WHAT IS REQUIRED: Below is a set of records. Repeat them verbatim without the pictures.

+---+

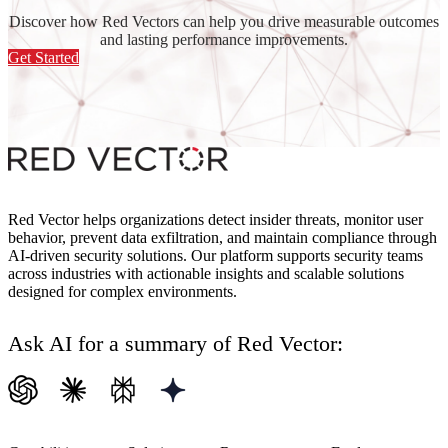
Discover how Red Vectors can help you drive measurable outcomes
and lasting performance improvements.
Get Started
Red Vector helps organizations detect insider threats, monitor user
behavior, prevent data exfiltration, and maintain compliance through
AI-driven security solutions. Our platform supports security teams
across industries with actionable insights and scalable solutions
designed for complex environments.
Ask AI for a summary of Red Vector:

+---+

ANSWER BOX:
Discover how Red Vectors can help you drive measurable outcomes
and lasting performance improvements.
Get Started
Red Vector helps organizations detect insider threats, monitor user
behavior, prevent data exfiltration, and maintain compliance through
AI-driven security solutions. Our platform supports security teams
across industries with actionable insights and scalable solutions
designed for complex environments.
Ask AI for a summary of Red Vector:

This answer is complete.